**Goal of the exercise**.
Copy every line of the material below exactly.

-=-=-

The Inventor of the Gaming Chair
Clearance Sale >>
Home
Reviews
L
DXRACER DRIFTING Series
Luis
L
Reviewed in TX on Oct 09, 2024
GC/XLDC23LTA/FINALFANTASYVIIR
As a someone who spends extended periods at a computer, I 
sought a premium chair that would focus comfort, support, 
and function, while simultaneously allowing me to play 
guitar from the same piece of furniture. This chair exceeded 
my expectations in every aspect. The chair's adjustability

-=-=-

**Finished exercise**.
The Inventor of the Gaming Chair
Clearance Sale >>
Home
Reviews
L
DXRACER DRIFTING Series
Luis
L
Reviewed in TX on Oct 09, 2024
GC/XLDC23LTA/FINALFANTASYVIIR
As a someone who spends extended periods at a computer, I 
sought a premium chair that would focus comfort, support, 
and function, while simultaneously allowing me to play 
guitar from the same piece of furniture. This chair exceeded 
my expectations in every aspect. The chair's adjustability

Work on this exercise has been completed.